Préparation mystique

Lors de chaque combat, c'est l'étalage des pouvoirs mystiques au secours du lutteur au combat :Le « Baccou » consiste à chanter ses prouesses en vue d'intimider l'adversaire et de séduire son public en dansant au rythme du tam-tam.
Les griots poussent les lutteurs à se surpasser en chantant leurs éloges.
Le «Ndawrabine» est effectué par le ballet de l'écurie. Habillées en tenue traditionnelle, les femmes dansent avec leur foulard durant toute la durée de la lutte.
Le rôle du marabout est de protéger le lutteur contre le mauvais sort et contre les génies qui apprécient particulièrement les héros. Les incantations et les formules magiques
aident à la victoire.

Des organisations sont aussi nées : managers, promoteurs de lutte, Fan'S club, Association des Amateurs de lutte sont venus enrichir l'espace de l'arène sénégalaise

Au Sénégal, l'audience de l'arène n'est plus à démontrer ; la lutte est devenue un phénomène de société au pays des Lions de la Téranga. Chaque combat de lutte attire des millions de sénégalais devant le petit écran et le stade Iba mar diop refuse du monde.

Pour chercher un adversaire le lutteur entre dans le cercle réservé aux combattants et esquisses des pas de danses mimétiques avant de défier les lutteurs présents. Si un ou plusieurs lutteurs veulent relever le défi ils esquissent des pas de danses qui sont autant de réponses aux appels du premier. La danse sert donc d'appel au combat.

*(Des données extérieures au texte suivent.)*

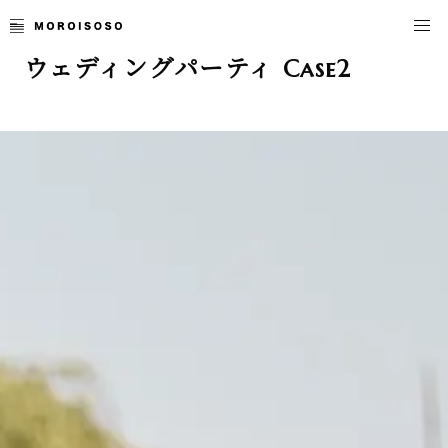
ウェディングパーティ Case2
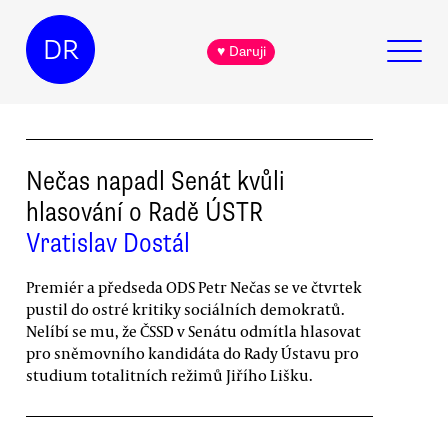
DR
♥ Daruji
Nečas napadl Senát kvůli
hlasování o Radě ÚSTR
Vratislav Dostál
Premiér a předseda ODS Petr Nečas se ve čtvrtek
pustil do ostré kritiky sociálních demokratů.
Nelíbí se mu, že ČSSD v Senátu odmítla hlasovat
pro sněmovního kandidáta do Rady Ústavu pro
studium totalitních režimů Jiřího Lišku.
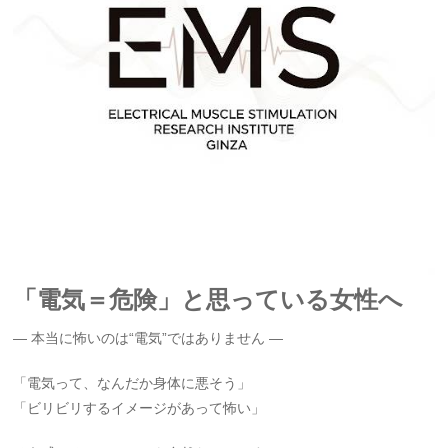
「電気＝危険」と思っている女性へ
— 本当に怖いのは“電気”ではありません —
「電気って、なんだか身体に悪そう」
「ビリビリするイメージがあって怖い」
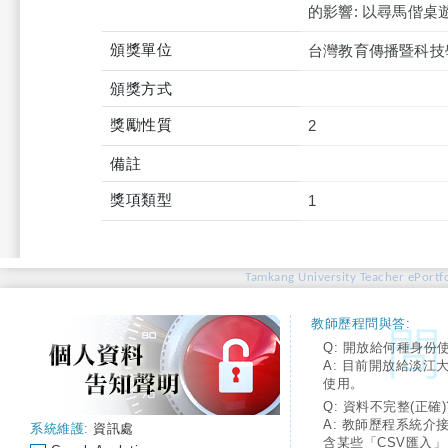
的影響: 以尋馬偕桌
頒獎單位
台灣教育傳播暨科技學
頒獎方式
獎勵性質
2
備註
獎項類型
1
Tamkang University Teacher ePortfo
教師歷程問與答:
Q: 開放給何種身份
A: 目前開放給淡江
使用。
Q: 資料不完整(正確)
A: 教師歷程系統介
系統維護:
資訊處
含某些「CSV匯入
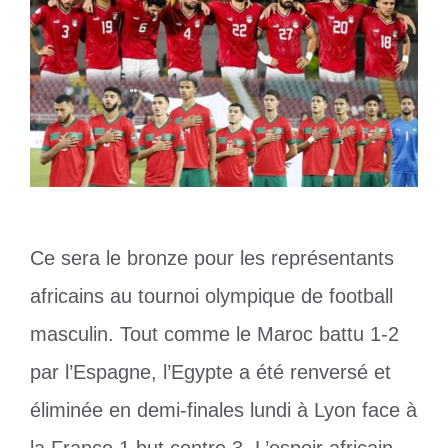
Ce sera le bronze pour les représentants
africains au tournoi olympique de football
masculin. Tout comme le Maroc battu 1-2
par l’Espagne, l’Egypte a été renversé et
éliminée en demi-finales lundi à Lyon face à
la France 1 but contre 3. L’espoir africain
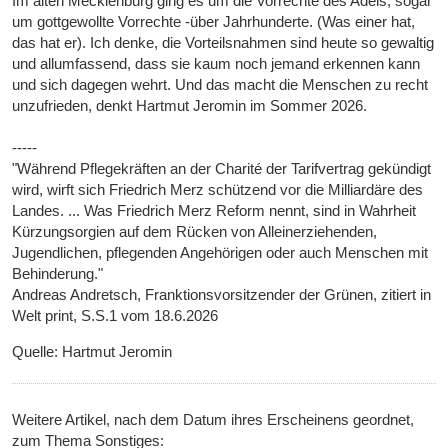
Im alten Mecklenburg ging es um die Vorrechte des Adels, sogar
um gottgewollte Vorrechte -über Jahrhunderte. (Was einer hat,
das hat er). Ich denke, die Vorteilsnahmen sind heute so gewaltig
und allumfassend, dass sie kaum noch jemand erkennen kann
und sich dagegen wehrt. Und das macht die Menschen zu recht
unzufrieden, denkt Hartmut Jeromin im Sommer 2026.
-----
"Während Pflegekräften an der Charité der Tarifvertrag gekündigt
wird, wirft sich Friedrich Merz schützend vor die Milliardäre des
Landes. ... Was Friedrich Merz Reform nennt, sind in Wahrheit
Kürzungsorgien auf dem Rücken von Alleinerziehenden,
Jugendlichen, pflegenden Angehörigen oder auch Menschen mit
Behinderung."
Andreas Andretsch, Franktionsvorsitzender der Grünen, zitiert in
Welt print, S.S.1 vom 18.6.2026
Quelle: Hartmut Jeromin
Weitere Artikel, nach dem Datum ihres Erscheinens geordnet,
zum Thema Sonstiges:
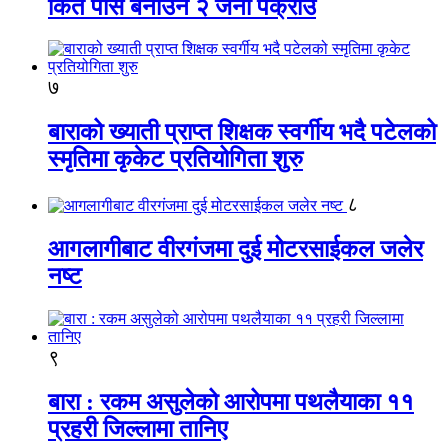
किर्ते पास बनाउने २ जना पक्राउ
७
बाराको ख्याती प्राप्त शिक्षक स्वर्गीय भदै पटेलको
स्मृतिमा कृकेट प्रतियोगिता शुरु
८
आगलागीबाट वीरगंजमा दुई मोटरसाईकल जलेर
नष्ट
९
बारा : रकम असुलेको आरोपमा पथलैयाका ११
प्रहरी जिल्लामा तानिए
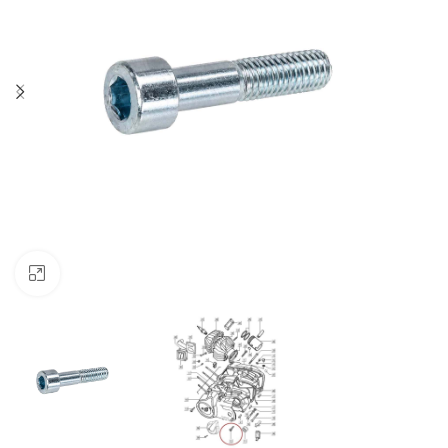
Klik om te vergroten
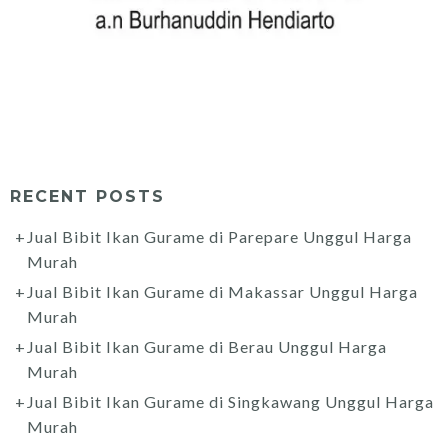
RECENT POSTS
Jual Bibit Ikan Gurame di Parepare Unggul Harga
Murah
Jual Bibit Ikan Gurame di Makassar Unggul Harga
Murah
Jual Bibit Ikan Gurame di Berau Unggul Harga
Murah
Jual Bibit Ikan Gurame di Singkawang Unggul Harga
Murah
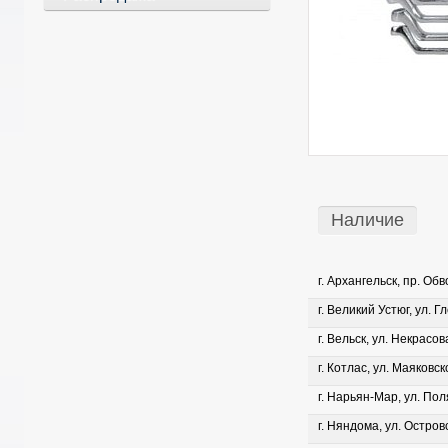
Наличие
г. Архангельск, пр. Об
г. Великий Устюг, ул. Г
г. Вельск, ул. Некрасова
г. Котлас, ул. Маяковско
г. Нарьян-Мар, ул. Пол
г. Няндома, ул. Островс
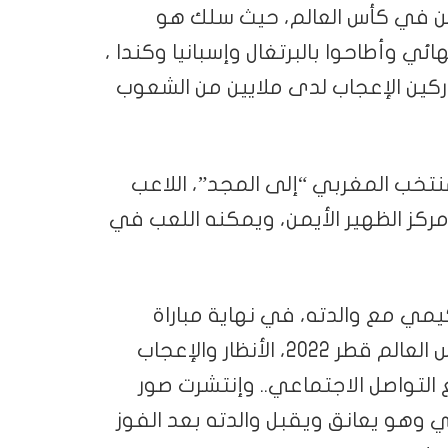
ين في كأس العالم، حيث سلك هو
ئي وأطاحوا بالبرتغال وإسبانيا وكندا ،
اركين الإعجاب لدى ملايين من الشعوب
تخب المغربي “إلى المجد”، اللاعب
 غالباً في مركز الظهير الأيمن، ويمكنه اللعب في
ي مع والدته، في نهاية مباراة
“أسود الأطلس” مع بلجيكا ضمن منافسات كأس العالم قطر 2022، الأنظار والإعجاب
 التواصل الاجتماعي.. وإنتشرت صور
وهو يعانق ويقبل والدته بعد الفوز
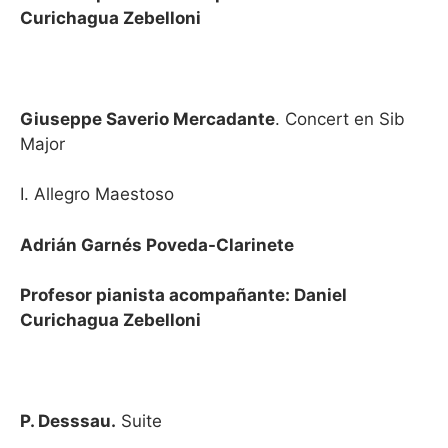
Curichagua Zebelloni
Giuseppe Saverio Mercadante
. Concert en Sib
Major
I. Allegro Maestoso
Adrián Garnés Poveda-Clarinete
Profesor pianista acompañante: Daniel
Curichagua Zebelloni
P. Desssau.
Suite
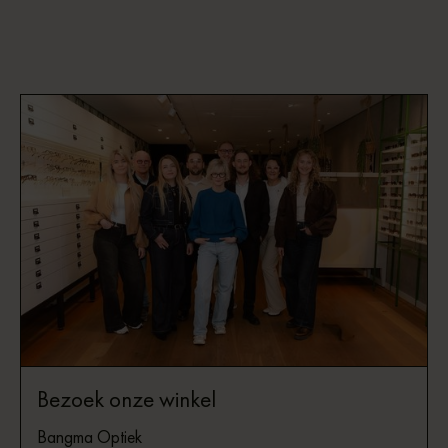
Bezoek onze winkel
Bangma Optiek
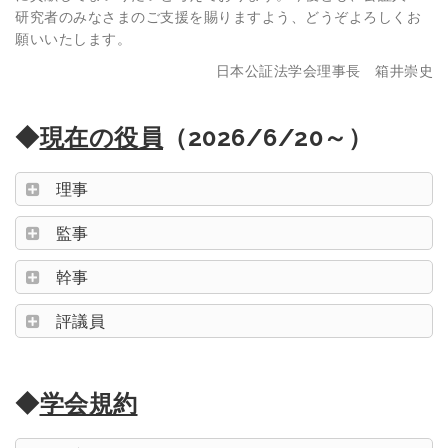
研究者のみなさまのご支援を賜りますよう、どうぞよろしくお
願いいたします。
日本公証法学会理事長 箱井崇史
◆
現在の役員
（2026/6/20～）
理事
監事
幹事
評議員
◆
学会規約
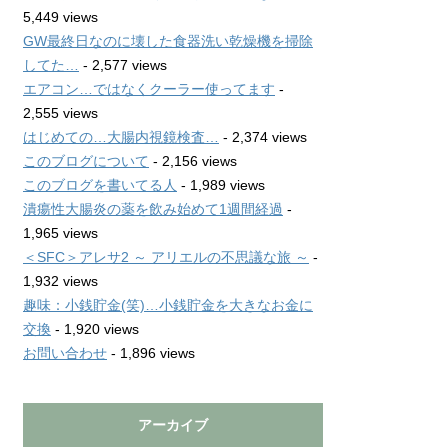
5,449 views
GW最終日なのに壊した食器洗い乾燥機を掃除
してた…
- 2,577 views
エアコン…ではなくクーラー使ってます
-
2,555 views
はじめての…大腸内視鏡検査…
- 2,374 views
このブログについて
- 2,156 views
このブログを書いてる人
- 1,989 views
潰瘍性大腸炎の薬を飲み始めて1週間経過
-
1,965 views
＜SFC＞アレサ2 ～ アリエルの不思議な旅 ～
-
1,932 views
趣味：小銭貯金(笑)…小銭貯金を大きなお金に
交換
- 1,920 views
お問い合わせ
- 1,896 views
アーカイブ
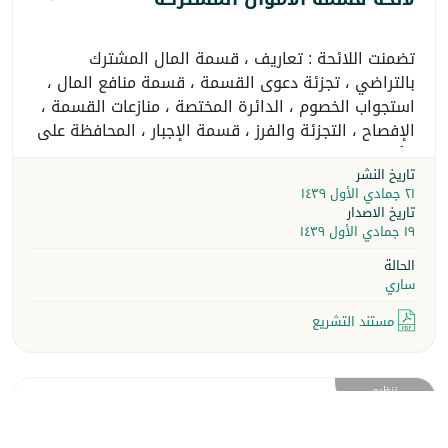
تضمنت اللائحة : تعاريف ، قسمة المال المشترك
بالتراضي ، تجزئة دعوى القسمة ، قسمة منافع المال ،
استجواب الخصوم ، الدائرة المختصة ، منازعات القسمة ،
الإفصاح ، التجزئة والفرز ، قسمة الإجبار ، المحافظة على
الأموال المشتركة وحراستها ، الوصي المعين ، المصفي
تاريخ النشر
والمصفون ، الكفيل الغارم ، الحارس القضائي ، إجراءات
٢١ جمادي الأول ١٤٣٩
التصفية ، وفاء ديون المال المشترك ، تراخيص المصفين
تاريخ الاصدار
وتصنيفهم
١٩ جمادي الأول ١٤٣٩
الحالة
ساري
مستند التشريع
تنظيم
تنظيم مركز المصالحة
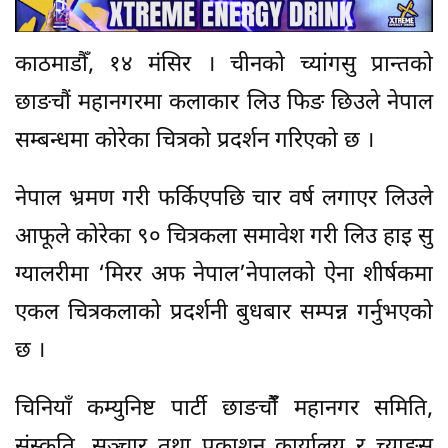
काठमाडौँ, १४ मंसिर । चीनको च्यांगसु प्रान्तको
छाङचौं महानगरमा कलाकार लिउ फिङ छिउले नेपाल
सम्बन्धमा कोरेका चित्रको प्रदर्शन गरिएको छ ।
नेपाल भ्रमण गरी फर्किएपछि चार वर्ष लगाएर लिउले
आफूले कोरेका ९० चित्रकला समावेश गरी लिउ हाइ सु
ग्यालरीमा ‘मिरर अफ नेपाल’नेपालको ऐना शीर्षकमा
एकल चित्रकलाको प्रदर्शनी बुधबार सम्पन्न गर्नुभएको
छ ।
चिनियाँ कम्युनिष्ट पार्टी छाङचौंँ महानगर समिति,
संस्कृति, सञ्चार तथा प्रकाशन कार्यालय र च्याङ्सु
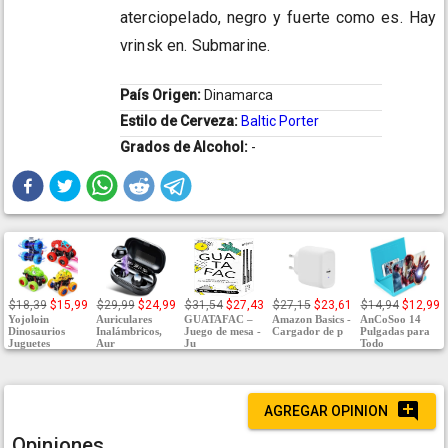
aterciopelado, negro y fuerte como es. Hay
vrinsk en. Submarine.
País Origen:
Dinamarca
Estilo de Cerveza:
Baltic Porter
Grados de Alcohol:
-
$18,39
$15,99
$29,99
$24,99
$31,54
$27,43
$27,15
$23,61
$14,94
$12,99
Yojoloin
Auriculares
GUATAFAC –
Amazon Basics -
AnCoSoo 14
Dinosaurios
Inalámbricos,
Juego de mesa -
Cargador de p
Pulgadas para
Juguetes
Aur
Ju
Todo
AGREGAR OPINION
Opiniones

Lorsque le lutteur doit effectuer le combat qu'il a provoqué, il arrive dans l'arène et se signale par un tour d'arène avec une danse appelée « tuus » qui lui permet de jauger son rapport avec le public et ses adversaires. Après la victoire, le lutteur danse et mime sa stratégie victorieuse sa technique et montre que sa victoire n'est pas le fruit du hasard.
De ce fait la danse est la colonne vertébrale de la lutte au Sénégal. Chaque danse est spécifique à l'ethnie du lutteur pendant la séance de lutte. Des lutteurs comme Mame Gorgui Ndiaye et Forman sont célèbres plus par leurs qualités de poète-danseurs que par leur palmarès sportifs.
Aujourd'hui, Mohamet Ndao alias Tyson a imprimé sa marque dans le milieu de la lutte car ses entrés rythmées par des chorégraphies chaque fois renouvelées.

Les règles de combat sont très simples. Toute action entreprise après la chute au sol est proscrite. La victoire est obtenue par terrassement: sur le dos, les fesses, le ventre, les deux genoux et une main ou sur deux mains et un genou. Les coups sont interdits. Les gris-gris sont autorisés à condition qu'ils ne soient pas dangereux pour l'adversaire.

Distinguons cependant la lutte avec frappe de la lutte sans frappe

La lutte avec Frappe

 Relativement récente, la lutte avec frappe est d'abord un moyen spectaculaire de gagner beaucoup d'argent. Elle se pratique essentiellement en pays Wolof et dans les grandes villes. Les promoteurs de ces spectacles organisent régulièrement des grands combats qui attirent des foules considérables dans les stades et mettent en jeu des sommes énormes. On reproche généralement à ce sport de dénaturer l'esprit de la lutte.

 La lutte sans Frappe

Moins violente et héritée de longues traditions ancestrales, la lutte sans frappe est avant tout un moyen de créer des liens entre jeunes d'une même génération de village en village. Lorsque les greniers sont pleins, après la récolte du mil et de l'arachide, on ouvre traditionnellement la saison des luttes. Pendant deux mois, chaque village organise des combats qui attirent les lutteurs des alentours. C'est l?occasion pour toute la communauté de faire valoir son sens de l'hospitalité (la téranga), de resserrer les liens qui l'unissent et de nouer de nouvelles amitiés avec les villages voisins.